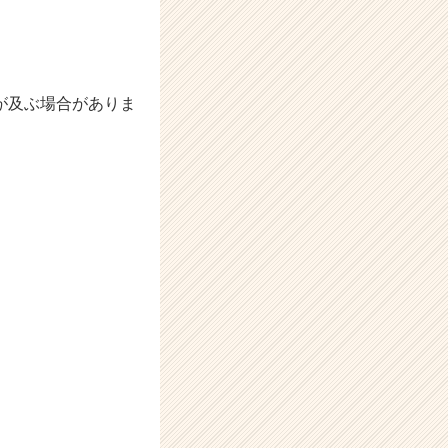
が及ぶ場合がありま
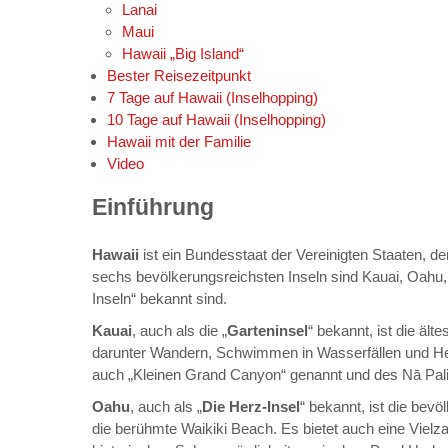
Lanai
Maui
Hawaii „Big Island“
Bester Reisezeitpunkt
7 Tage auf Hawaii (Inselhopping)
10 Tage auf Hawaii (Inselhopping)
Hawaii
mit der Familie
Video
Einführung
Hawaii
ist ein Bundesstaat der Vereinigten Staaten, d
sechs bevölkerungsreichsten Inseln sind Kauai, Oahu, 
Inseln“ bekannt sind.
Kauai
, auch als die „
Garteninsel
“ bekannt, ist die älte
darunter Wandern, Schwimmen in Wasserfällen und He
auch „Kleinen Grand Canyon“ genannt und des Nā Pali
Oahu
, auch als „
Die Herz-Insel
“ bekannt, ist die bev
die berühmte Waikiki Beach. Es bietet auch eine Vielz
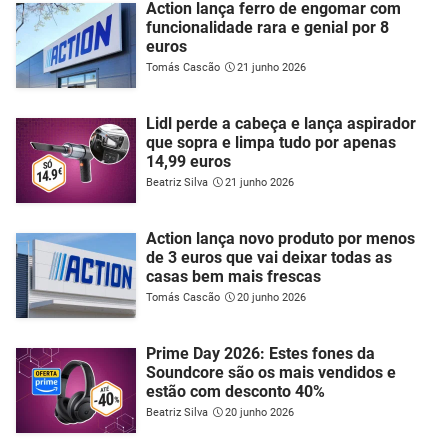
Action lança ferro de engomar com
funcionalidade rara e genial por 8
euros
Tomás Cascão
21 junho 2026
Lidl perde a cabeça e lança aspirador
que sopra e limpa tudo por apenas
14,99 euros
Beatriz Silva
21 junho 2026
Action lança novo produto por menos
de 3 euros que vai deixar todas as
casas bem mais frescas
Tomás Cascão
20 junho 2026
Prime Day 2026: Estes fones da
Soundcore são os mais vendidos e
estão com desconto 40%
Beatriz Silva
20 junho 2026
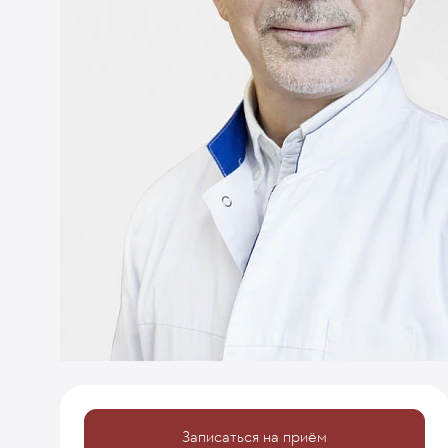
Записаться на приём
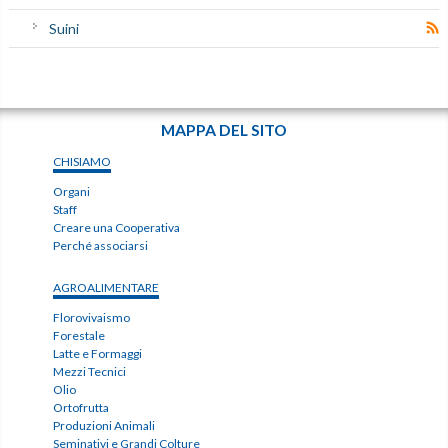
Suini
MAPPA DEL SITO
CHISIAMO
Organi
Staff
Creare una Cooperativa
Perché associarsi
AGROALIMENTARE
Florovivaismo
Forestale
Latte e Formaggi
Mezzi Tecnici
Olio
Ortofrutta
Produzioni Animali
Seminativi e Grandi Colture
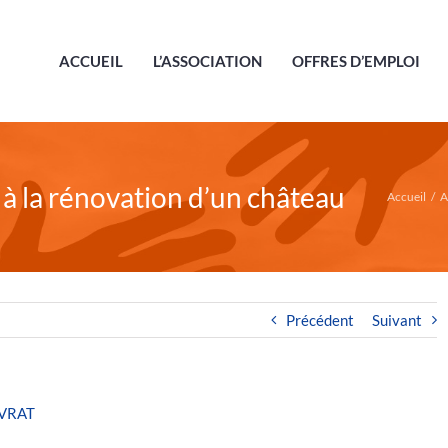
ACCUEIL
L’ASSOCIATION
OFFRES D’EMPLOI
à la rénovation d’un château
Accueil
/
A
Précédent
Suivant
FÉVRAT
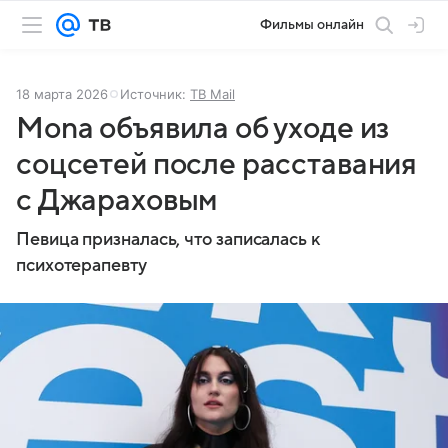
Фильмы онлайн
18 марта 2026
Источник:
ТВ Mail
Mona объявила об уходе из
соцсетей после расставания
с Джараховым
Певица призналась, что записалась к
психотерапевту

▸ **Exercise**
Every line in the listing that holds "sind" belongs in the answer.

▸ **Output of the exercise**
sechs bevölkerungsreichsten Inseln sind Kauai, Oahu, 
Inseln“ bekannt sind.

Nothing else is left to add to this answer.